> _Requirement_:
Beginning at the line that contains "Identify all the", repeat each line exactly through the last one of the records below, and leave out the pictures.

===== Exercise material

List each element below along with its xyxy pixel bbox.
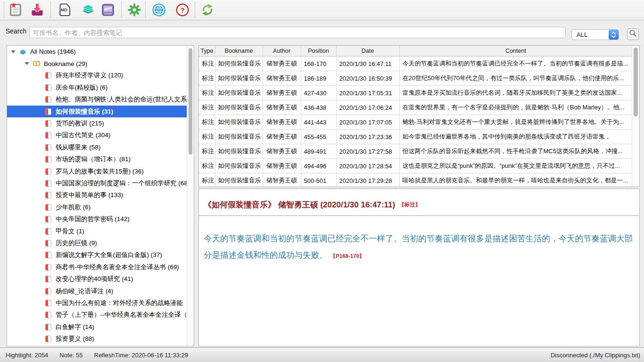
cell-type: 标注 [199,71,215,86]
sidebar-book-label: 白鱼解字 (14) [56,323,94,331]
column-header-date[interactable]: Date [336,46,399,57]
search-button[interactable] [627,28,639,40]
cell-bookname: 如何假装懂音乐 [215,144,263,159]
sidebar-book-item[interactable]: 历史的巨镜 (9) [7,237,194,249]
search-label: Search [6,27,26,35]
sidebar-book-label: 市场的逻辑（增订本）(81) [56,155,131,164]
cell-type: 标注 [199,173,215,188]
cell-position: 168-170 [301,57,336,71]
sidebar-book-item[interactable]: 货币的教训 (215) [7,117,194,129]
disclosure-triangle-icon[interactable] [11,50,16,53]
sidebar-item-all-notes[interactable]: All Notes (1946) [7,46,194,58]
sidebar-book-item[interactable]: 管子（上下册）--中华经典名著全本全注全译（... [7,309,194,321]
cell-position: 427-430 [301,86,336,100]
sidebar-book-item[interactable]: 改变心理学的40项研究 (41) [7,273,194,285]
note-row[interactable]: 标注 如何假装懂音乐 储智勇王硕 427-430 2020/1/30 17:05… [199,86,632,100]
sidebar-book-item[interactable]: 枪炮、病菌与钢铁:人类社会的命运(世纪人文系... [7,94,194,106]
all-notes-icon [19,48,27,56]
cell-date: 2020/1/30 16:47:11 [336,57,399,71]
cell-author: 储智勇王硕 [263,71,301,86]
connection-status: Disconnected (./My Clippings.txt) [551,348,640,362]
sidebar-book-item[interactable]: 苏世民:我的经验与教训（2018读桥水达利欧的... [7,345,194,346]
note-row[interactable]: 标注 如何假装懂音乐 储智勇王硕 500-501 2020/1/30 17:29… [199,173,632,188]
cell-date: 2020/1/30 17:23:36 [336,130,399,144]
sidebar-book-item[interactable]: 如何假装懂音乐 (31) [7,106,194,117]
red-book-icon [44,288,52,295]
column-header-type[interactable]: Type [199,46,215,57]
cell-content: 雷鬼原本是牙买加流行音乐的代名词，随着牙买加移民到了英美之类的发达国家... [399,86,632,100]
settings-gear-icon[interactable] [127,3,141,17]
web-globe-icon[interactable] [152,3,166,17]
red-book-icon [44,180,52,187]
sidebar-book-item[interactable]: 白鱼解字 (14) [7,321,194,333]
sidebar-book-item[interactable]: 钱从哪里来 (58) [7,141,194,153]
filter-dropdown[interactable]: ALL [571,29,619,40]
sidebar-book-item[interactable]: 市场的逻辑（增订本）(81) [7,154,194,165]
cell-bookname: 如何假装懂音乐 [215,57,263,71]
cell-content: 如今雷鬼已经传遍世界各地，其中传到南美的那条线演变成了西班牙语雷鬼， [399,130,632,144]
import-clippings-icon[interactable] [30,3,44,17]
cell-author: 储智勇王硕 [263,100,301,115]
cell-author: 储智勇王硕 [263,86,301,100]
sidebar-book-item[interactable]: 罗马人的故事(套装共15册) (36) [7,165,194,177]
sidebar-book-label: 少年凯歌 (6) [56,203,91,212]
table-scrollbar[interactable] [632,46,639,187]
sidebar-book-item[interactable]: 甲骨文 (1) [7,225,194,237]
red-book-icon [44,335,52,343]
column-header-position[interactable]: Position [301,46,336,57]
layers-export-icon[interactable] [81,3,95,17]
cell-bookname: 如何假装懂音乐 [215,115,263,130]
search-input[interactable] [29,27,566,38]
red-book-icon [44,299,52,307]
sidebar-book-item[interactable]: 中国为什么有前途：对外经济关系的战略潜能（... [7,297,194,309]
sidebar-book-item[interactable]: 中国国家治理的制度逻辑：一个组织学研究 (68) [7,177,194,189]
toolbar-separator [50,2,51,18]
note-row[interactable]: 标注 如何假装懂音乐 储智勇王硕 455-455 2020/1/30 17:23… [199,130,632,144]
sidebar-book-item[interactable]: 商君书-中华经典名著全本全注全译丛书 (69) [7,261,194,273]
filter-dropdown-value: ALL [572,31,609,38]
sidebar-book-item[interactable]: 庆余年(精校版) (6) [7,82,194,93]
highlight-count: Hightlight: 2054 [6,352,48,359]
cell-content: 鲍勃·马利对雷鬼文化还有一个重大贡献，就是将脏辫传播到了世界各地。关于为... [399,115,632,130]
note-row[interactable]: 标注 如何假装懂音乐 储智勇王硕 186-189 2020/1/30 16:50… [199,71,632,86]
cell-content: 在20世纪50年代到70年代之间，有过一类乐队，叫节奏蓝调乐队，他们使用的乐..… [399,71,632,86]
cell-type: 标注 [199,144,215,159]
help-question-icon[interactable]: ? [175,3,190,17]
table-scrollbar-thumb[interactable] [634,48,638,116]
note-row[interactable]: 标注 如何假装懂音乐 储智勇王硕 436-438 2020/1/30 17:06… [199,100,632,115]
tree-scrollbar[interactable] [187,46,194,346]
markdown-export-icon[interactable]: MD [58,3,72,17]
sidebar-book-label: 投资中最简单的事 (133) [56,191,123,199]
note-row[interactable]: 标注 如何假装懂音乐 储智勇王硕 441-443 2020/1/30 17:07… [199,115,632,130]
sidebar-book-item[interactable]: 新编说文解字大全集(超值白金版) (37) [7,249,194,261]
stats-chart-icon[interactable] [101,3,115,17]
sidebar-book-item[interactable]: 投资要义 (88) [7,333,194,345]
note-row[interactable]: 标注 如何假装懂音乐 储智勇王硕 489-491 2020/1/30 17:27… [199,144,632,159]
cell-bookname: 如何假装懂音乐 [215,71,263,86]
notes-document-icon[interactable] [8,3,23,17]
sidebar-item-bookname[interactable]: Bookname (29) [7,58,194,69]
sidebar-book-item[interactable]: 投资中最简单的事 (133) [7,189,194,201]
note-row[interactable]: 标注 如何假装懂音乐 储智勇王硕 494-496 2020/1/30 17:28… [199,159,632,173]
column-header-content[interactable]: Content [399,46,632,57]
column-header-author[interactable]: Author [263,46,301,57]
cell-position: 436-438 [301,100,336,115]
column-header-bookname[interactable]: Bookname [215,46,263,57]
red-book-icon [44,263,52,271]
tree-scrollbar-thumb[interactable] [189,48,192,155]
cell-author: 储智勇王硕 [263,159,301,173]
magnifier-icon [629,29,637,39]
sidebar-book-item[interactable]: 中国古代简史 (304) [7,130,194,141]
cell-content: 这也是朋克之所以是“punk”的原因。“punk”在英文里是流氓阿飞的意思，只不… [399,159,632,173]
sidebar-book-item[interactable]: 少年凯歌 (6) [7,201,194,213]
detail-title-text: 《如何假装懂音乐》 储智勇王硕 (2020/1/30 16:47:11) [204,200,395,209]
note-row[interactable]: 标注 如何假装懂音乐 储智勇王硕 168-170 2020/1/30 16:47… [199,57,632,71]
cell-bookname: 如何假装懂音乐 [215,86,263,100]
refresh-sync-icon[interactable] [200,3,215,17]
sidebar-book-item[interactable]: 薛兆丰经济学讲义 (120) [7,70,194,82]
cell-type: 标注 [199,115,215,130]
sidebar-book-item[interactable]: 杨伯峻_论语译注 (4) [7,285,194,297]
disclosure-triangle-icon[interactable] [25,62,29,65]
sidebar-book-item[interactable]: 中央帝国的哲学密码 (142) [7,213,194,225]
sidebar-book-label: 投资要义 (88) [56,335,94,343]
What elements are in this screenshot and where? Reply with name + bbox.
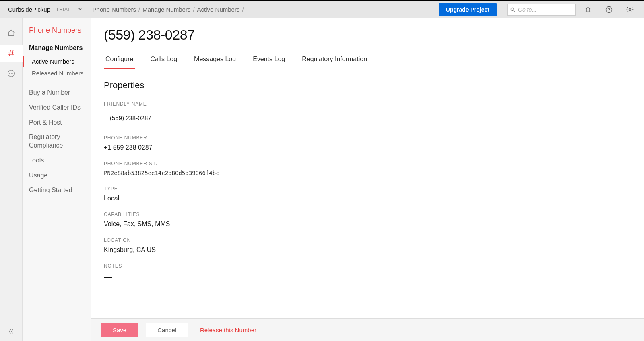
svg-line-8	[586, 11, 587, 12]
sidebar-item-verified-caller-ids[interactable]: Verified Caller IDs	[23, 100, 91, 115]
breadcrumb-item[interactable]: Active Numbers	[197, 6, 240, 13]
prop-value: —	[104, 272, 466, 281]
prop-friendly-name: FRIENDLY NAME	[104, 101, 466, 125]
section-title-properties: Properties	[104, 80, 628, 91]
sidebar-item-buy-number[interactable]: Buy a Number	[23, 85, 91, 100]
tab-calls-log[interactable]: Calls Log	[149, 52, 179, 69]
sidebar-item-getting-started[interactable]: Getting Started	[23, 183, 91, 198]
search-wrap[interactable]	[507, 4, 576, 16]
svg-line-6	[586, 8, 587, 9]
save-button[interactable]: Save	[101, 323, 138, 337]
sidebar-item-active-numbers[interactable]: Active Numbers	[23, 56, 91, 67]
footer-action-bar: Save Cancel Release this Number	[91, 318, 644, 341]
svg-line-15	[9, 50, 10, 56]
breadcrumb-item[interactable]: Phone Numbers	[93, 6, 136, 13]
friendly-name-input[interactable]	[104, 110, 462, 125]
release-number-link[interactable]: Release this Number	[200, 326, 256, 333]
prop-label: LOCATION	[104, 237, 466, 243]
tab-regulatory-information[interactable]: Regulatory Information	[300, 52, 369, 69]
settings-gear-icon[interactable]	[621, 1, 638, 18]
rail-more-icon[interactable]	[0, 65, 23, 82]
sidebar-item-released-numbers[interactable]: Released Numbers	[23, 67, 91, 79]
svg-point-14	[629, 8, 631, 10]
debug-icon[interactable]	[580, 1, 597, 18]
prop-value: Voice, Fax, SMS, MMS	[104, 220, 466, 228]
tab-events-log[interactable]: Events Log	[251, 52, 287, 69]
search-input[interactable]	[518, 6, 573, 13]
main-panel: (559) 238-0287 Configure Calls Log Messa…	[91, 18, 644, 341]
prop-value: PN2e88ab53825ee14c2d80d5d39066f4bc	[104, 170, 466, 176]
prop-label: NOTES	[104, 263, 466, 269]
upgrade-project-button[interactable]: Upgrade Project	[439, 3, 497, 16]
svg-point-20	[9, 73, 10, 74]
rail-phone-numbers-icon[interactable]	[0, 45, 23, 62]
breadcrumb: Phone Numbers / Manage Numbers / Active …	[93, 6, 244, 13]
breadcrumb-separator: /	[138, 6, 140, 13]
prop-label: PHONE NUMBER SID	[104, 161, 466, 166]
sidebar-item-usage[interactable]: Usage	[23, 168, 91, 183]
rail-collapse-icon[interactable]	[0, 322, 23, 341]
svg-point-22	[12, 73, 13, 74]
prop-label: PHONE NUMBER	[104, 135, 466, 141]
svg-point-13	[609, 11, 609, 11]
rail-home-icon[interactable]	[0, 25, 23, 42]
breadcrumb-separator: /	[193, 6, 194, 13]
page-title: (559) 238-0287	[104, 27, 628, 43]
prop-value: +1 559 238 0287	[104, 144, 466, 151]
search-icon	[510, 7, 516, 12]
svg-point-0	[511, 8, 514, 10]
sidebar: Phone Numbers Manage Numbers Active Numb…	[23, 18, 91, 341]
trial-badge: TRIAL	[56, 7, 71, 12]
prop-value: Kingsburg, CA US	[104, 246, 466, 254]
svg-line-9	[589, 11, 590, 12]
prop-location: LOCATION Kingsburg, CA US	[104, 237, 466, 254]
prop-sid: PHONE NUMBER SID PN2e88ab53825ee14c2d80d…	[104, 161, 466, 176]
prop-notes: NOTES —	[104, 263, 466, 281]
breadcrumb-item[interactable]: Manage Numbers	[142, 6, 190, 13]
sidebar-item-port-host[interactable]: Port & Host	[23, 115, 91, 130]
sidebar-item-tools[interactable]: Tools	[23, 153, 91, 168]
help-icon[interactable]	[601, 1, 617, 18]
tab-bar: Configure Calls Log Messages Log Events …	[104, 52, 628, 69]
top-bar: CurbsidePickup TRIAL Phone Numbers / Man…	[0, 1, 644, 18]
icon-rail	[0, 18, 23, 341]
svg-line-1	[513, 10, 514, 11]
svg-point-21	[11, 73, 12, 74]
sidebar-title[interactable]: Phone Numbers	[23, 26, 91, 42]
svg-line-16	[12, 50, 13, 56]
prop-label: TYPE	[104, 186, 466, 191]
prop-type: TYPE Local	[104, 186, 466, 202]
cancel-button[interactable]: Cancel	[146, 323, 188, 337]
svg-line-11	[589, 7, 589, 8]
svg-line-10	[587, 7, 588, 8]
project-name[interactable]: CurbsidePickup	[8, 6, 50, 13]
prop-value: Local	[104, 195, 466, 202]
prop-capabilities: CAPABILITIES Voice, Fax, SMS, MMS	[104, 212, 466, 228]
breadcrumb-separator: /	[242, 6, 244, 13]
tab-configure[interactable]: Configure	[104, 52, 135, 69]
project-switcher-chevron-icon[interactable]	[77, 6, 83, 13]
sidebar-item-regulatory-compliance[interactable]: Regulatory Compliance	[23, 130, 91, 153]
prop-label: CAPABILITIES	[104, 212, 466, 217]
prop-phone-number: PHONE NUMBER +1 559 238 0287	[104, 135, 466, 151]
prop-label: FRIENDLY NAME	[104, 101, 466, 107]
tab-messages-log[interactable]: Messages Log	[192, 52, 237, 69]
svg-line-7	[589, 8, 590, 9]
sidebar-heading-manage[interactable]: Manage Numbers	[23, 42, 91, 56]
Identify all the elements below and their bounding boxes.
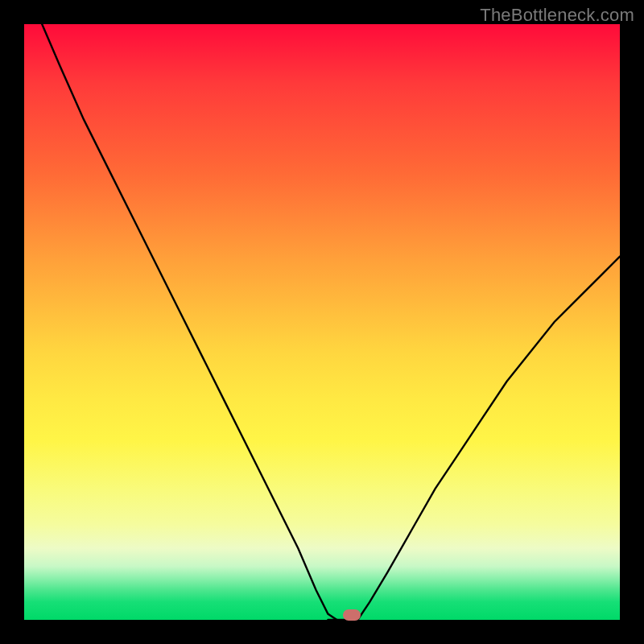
plot-area [24,24,620,620]
watermark-text: TheBottleneck.com [480,5,634,26]
curve-left-branch [42,24,336,620]
chart-frame: TheBottleneck.com [0,0,644,644]
curve-right-branch [357,257,620,620]
minimum-marker [343,609,361,621]
curve-overlay [24,24,620,620]
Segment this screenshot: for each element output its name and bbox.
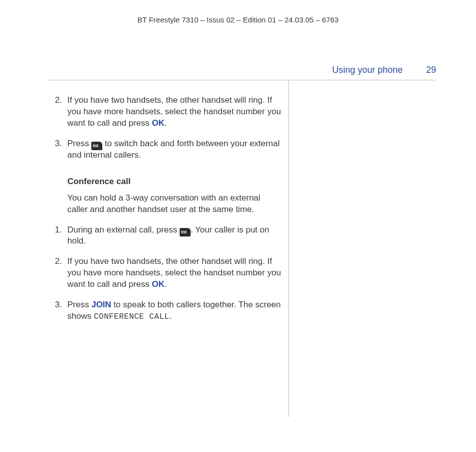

==========

> _Exercise answer_:
Identify all the elements below and their bounding boxes.
plot-area [24,24,620,620]
watermark-text: TheBottleneck.com [480,5,634,26]
curve-left-branch [42,24,336,620]
chart-frame: TheBottleneck.com [0,0,644,644]
curve-right-branch [357,257,620,620]
minimum-marker [343,609,361,621]
curve-overlay [24,24,620,620]
Segment this screenshot: for each element output its name and bbox.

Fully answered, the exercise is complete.